··· EXTRACTED MATERIAL
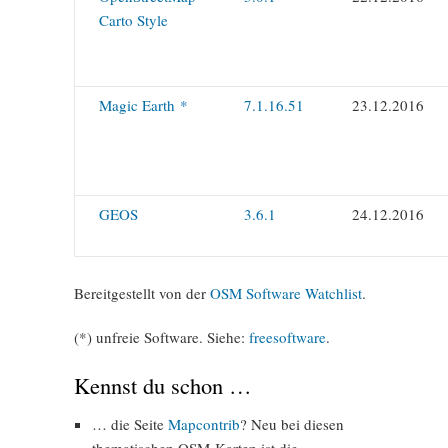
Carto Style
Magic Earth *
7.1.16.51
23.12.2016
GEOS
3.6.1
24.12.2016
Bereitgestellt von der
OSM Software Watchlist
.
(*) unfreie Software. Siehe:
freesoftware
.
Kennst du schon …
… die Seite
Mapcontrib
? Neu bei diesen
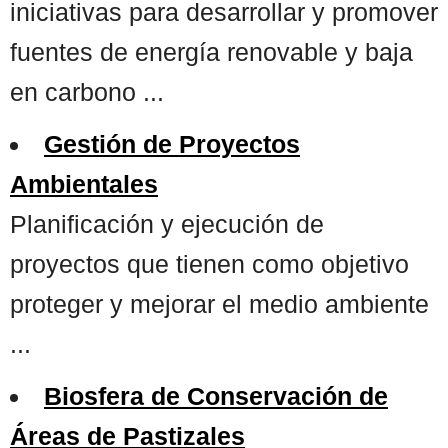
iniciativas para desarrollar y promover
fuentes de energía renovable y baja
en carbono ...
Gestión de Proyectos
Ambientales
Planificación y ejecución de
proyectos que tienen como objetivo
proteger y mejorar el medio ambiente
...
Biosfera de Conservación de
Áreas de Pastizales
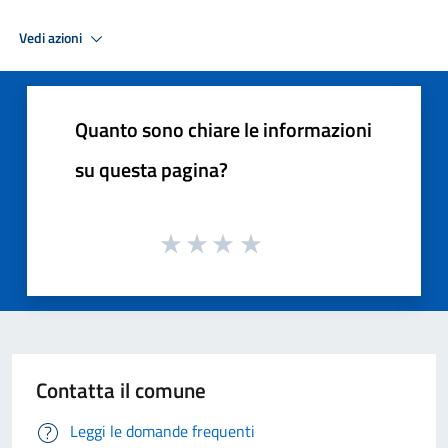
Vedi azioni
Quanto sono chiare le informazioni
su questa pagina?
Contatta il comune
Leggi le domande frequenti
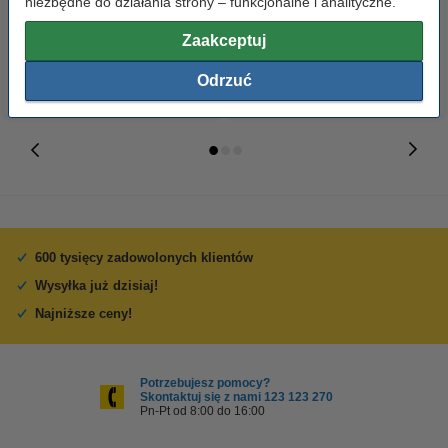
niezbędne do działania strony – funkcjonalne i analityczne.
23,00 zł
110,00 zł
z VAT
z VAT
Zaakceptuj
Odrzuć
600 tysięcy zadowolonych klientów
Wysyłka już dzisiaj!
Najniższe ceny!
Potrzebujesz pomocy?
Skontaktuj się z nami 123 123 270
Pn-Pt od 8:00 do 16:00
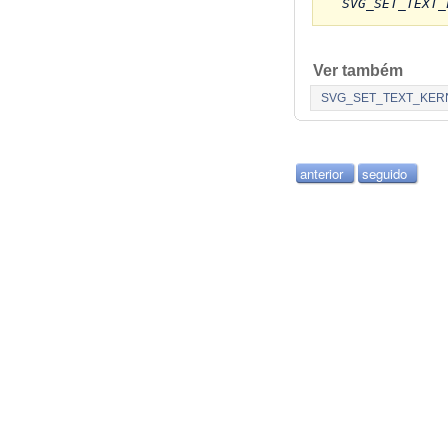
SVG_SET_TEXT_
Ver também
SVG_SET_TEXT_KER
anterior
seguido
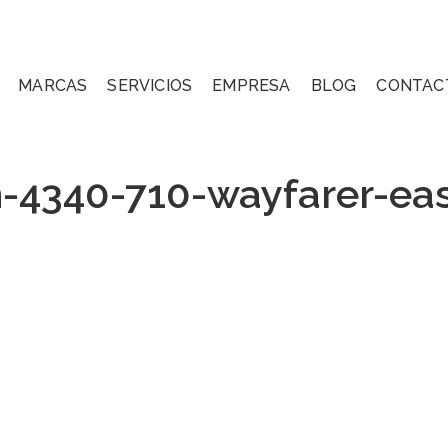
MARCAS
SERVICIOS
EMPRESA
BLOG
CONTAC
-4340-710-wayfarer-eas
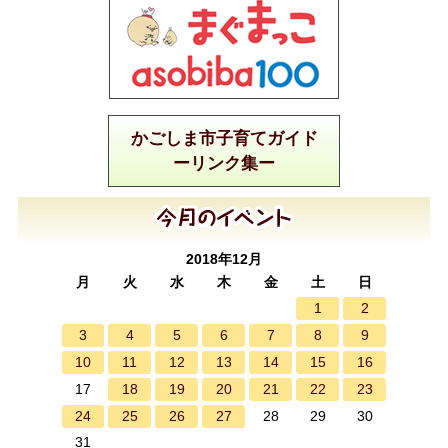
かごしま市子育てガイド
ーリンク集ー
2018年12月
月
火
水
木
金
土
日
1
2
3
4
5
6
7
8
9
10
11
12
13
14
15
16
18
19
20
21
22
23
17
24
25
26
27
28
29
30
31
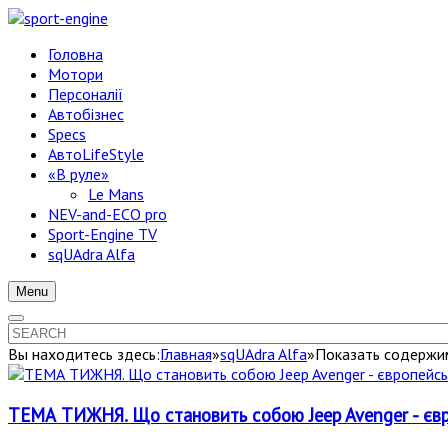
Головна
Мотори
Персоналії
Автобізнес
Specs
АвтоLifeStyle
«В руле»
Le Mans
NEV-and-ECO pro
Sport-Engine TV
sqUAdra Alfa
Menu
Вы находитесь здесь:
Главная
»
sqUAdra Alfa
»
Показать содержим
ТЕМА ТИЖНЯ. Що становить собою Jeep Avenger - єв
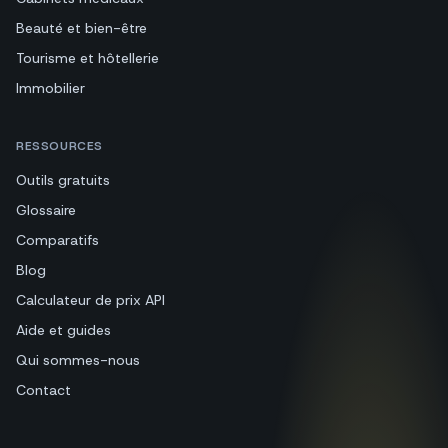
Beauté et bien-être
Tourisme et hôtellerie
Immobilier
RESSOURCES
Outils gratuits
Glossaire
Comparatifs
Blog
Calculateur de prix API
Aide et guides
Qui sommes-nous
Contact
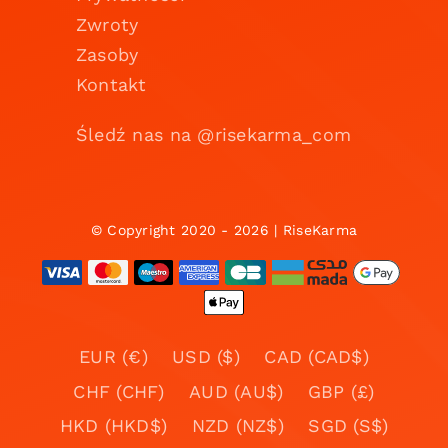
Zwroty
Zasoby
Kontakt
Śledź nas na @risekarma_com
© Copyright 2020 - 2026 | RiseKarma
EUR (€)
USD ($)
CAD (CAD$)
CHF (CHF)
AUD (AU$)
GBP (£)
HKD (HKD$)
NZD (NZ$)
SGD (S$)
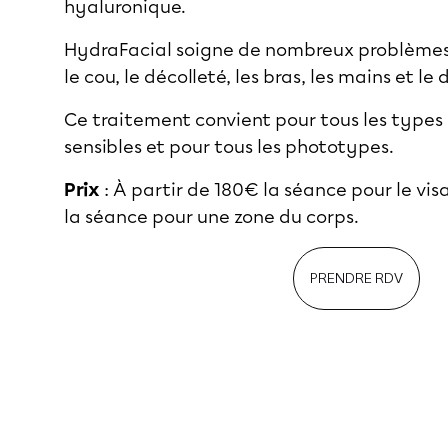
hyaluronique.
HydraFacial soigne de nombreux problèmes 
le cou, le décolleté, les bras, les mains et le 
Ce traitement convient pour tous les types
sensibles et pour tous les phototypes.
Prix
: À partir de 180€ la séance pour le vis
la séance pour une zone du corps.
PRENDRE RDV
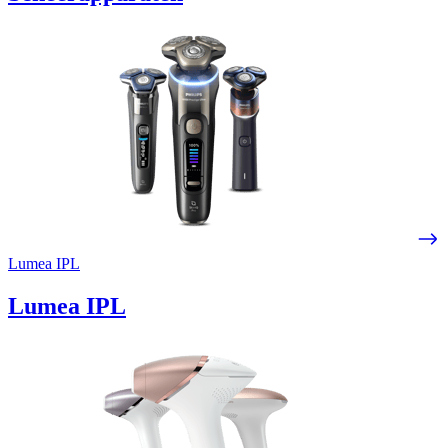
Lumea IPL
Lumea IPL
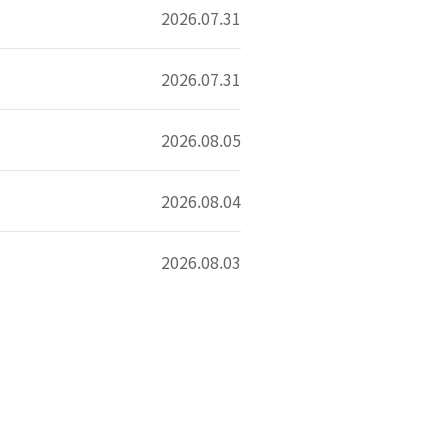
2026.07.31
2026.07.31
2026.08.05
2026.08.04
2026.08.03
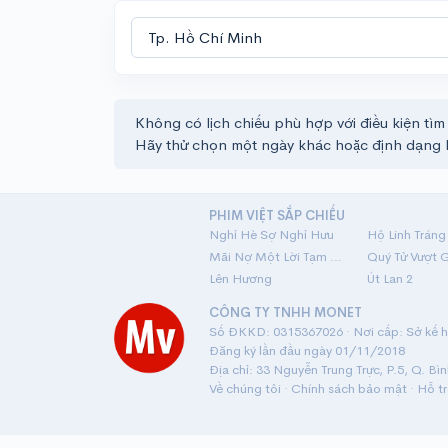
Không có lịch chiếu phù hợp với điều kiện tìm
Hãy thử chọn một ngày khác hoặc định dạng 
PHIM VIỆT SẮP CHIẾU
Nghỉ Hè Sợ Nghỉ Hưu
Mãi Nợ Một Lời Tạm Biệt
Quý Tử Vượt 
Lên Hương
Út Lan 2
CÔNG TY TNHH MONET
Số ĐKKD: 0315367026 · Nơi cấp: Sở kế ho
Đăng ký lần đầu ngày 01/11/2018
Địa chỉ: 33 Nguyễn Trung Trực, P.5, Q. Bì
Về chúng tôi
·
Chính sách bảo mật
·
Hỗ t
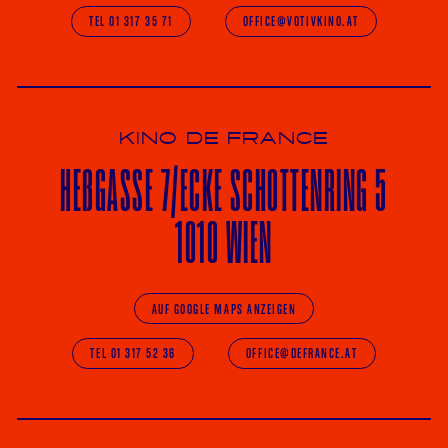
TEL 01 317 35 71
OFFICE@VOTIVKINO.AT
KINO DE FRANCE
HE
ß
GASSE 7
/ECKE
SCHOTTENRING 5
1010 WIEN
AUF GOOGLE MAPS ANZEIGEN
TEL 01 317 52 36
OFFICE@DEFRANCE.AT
······
WHAT TO WORK ON: Once the pictures are set aside, give the rest of the material again unchanged.

REPLY:
Carto Style
Magic Earth *
7.1.16.51
23.12.2016
GEOS
3.6.1
24.12.2016
Bereitgestellt von der
OSM Software Watchlist
.
(*) unfreie Software. Siehe:
freesoftware
.
Kennst du schon …
… die Seite
Mapcontrib
? Neu bei diesen
iniciativas para desarrollar y promover
fuentes de energía renovable y baja
en carbono ...
Gestión de Proyectos
Ambientales
Planificación y ejecución de
proyectos que tienen como objetivo
proteger y mejorar el medio ambiente
...
Biosfera de Conservación de
Áreas de Pastizales
Vedi azioni
Quanto sono chiare le informazioni
su questa pagina?
Contatta il comune
Leggi le domande frequenti
niezbędne do działania strony – funkcjonalne i analityczne.
23,00 zł
110,00 zł
z VAT
z VAT
Zaakceptuj
Odrzuć
600 tysięcy zadowolonych klientów
Wysyłka już dzisiaj!
Najniższe ceny!
Potrzebujesz pomocy?
Skontaktuj się z nami 123 123 270
Pn-Pt od 8:00 do 16:00
SVG_SET_TEXT_
Ver também
SVG_SET_TEXT_KER
anterior
seguido
MARCAS
SERVICIOS
EMPRESA
BLOG
CONTAC
-4340-710-wayfarer-eas
かごしま市子育てガイド
ーリンク集ー
2018年12月
月
火
水
木
金
土
日
1
2
3
4
5
6
7
8
9
10
11
12
13
14
15
16
18
19
20
21
22
23
17
24
25
26
27
28
29
30
31
Головна
Мотори
Персоналії
Автобізнес
Specs
АвтоLifeStyle
«В руле»
Le Mans
NEV-and-ECO pro
Sport-Engine TV
sqUAdra Alfa
Menu
Вы находитесь здесь:
Главная
»
sqUAdra Alfa
»
Показать содержим
ТЕМА ТИЖНЯ. Що становить собою Jeep Avenger - єв
Beauté et bien-être
Tourisme et hôtellerie
Immobilier
RESSOURCES
Outils gratuits
Glossaire
Comparatifs
Blog
Calculateur de prix API
Aide et guides
Qui sommes-nous
Contact
Zwroty
Zasoby
Kontakt
Śledź nas na @risekarma_com
© Copyright 2020 - 2026 | RiseKarma
EUR (€)
USD ($)
CAD (CAD$)
CHF (CHF)
AUD (AU$)
GBP (£)
HKD (HKD$)
NZD (NZ$)
SGD (S$)
hyaluronique.
HydraFacial soigne de nombreux problèmes 
le cou, le décolleté, les bras, les mains et le 
Ce traitement convient pour tous les types
sensibles et pour tous les phototypes.
Prix
: À partir de 180€ la séance pour le vis
la séance pour une zone du corps.
PRENDRE RDV
Lumea IPL
Lumea IPL
2026.07.31
2026.07.31
2026.08.05
2026.08.04
2026.08.03
Không có lịch chiếu phù hợp với điều kiện tìm
Hãy thử chọn một ngày khác hoặc định dạng 
PHIM VIỆT SẮP CHIẾU
Nghỉ Hè Sợ Nghỉ Hưu
Mãi Nợ Một Lời Tạm Biệt
Quý Tử Vượt 
Lên Hương
Út Lan 2
CÔNG TY TNHH MONET
Số ĐKKD: 0315367026 · Nơi cấp: Sở kế ho
Đăng ký lần đầu ngày 01/11/2018
Địa chỉ: 33 Nguyễn Trung Trực, P.5, Q. Bì
Về chúng tôi
·
Chính sách bảo mật
·
Hỗ t
TEL 01 317 35 71
OFFICE@VOTIVKINO.AT
KINO DE FRANCE
HE
ß
GASSE 7
/ECKE
SCHOTTENRING 5
1010 WIEN
AUF GOOGLE MAPS ANZEIGEN
TEL 01 317 52 36
OFFICE@DEFRANCE.AT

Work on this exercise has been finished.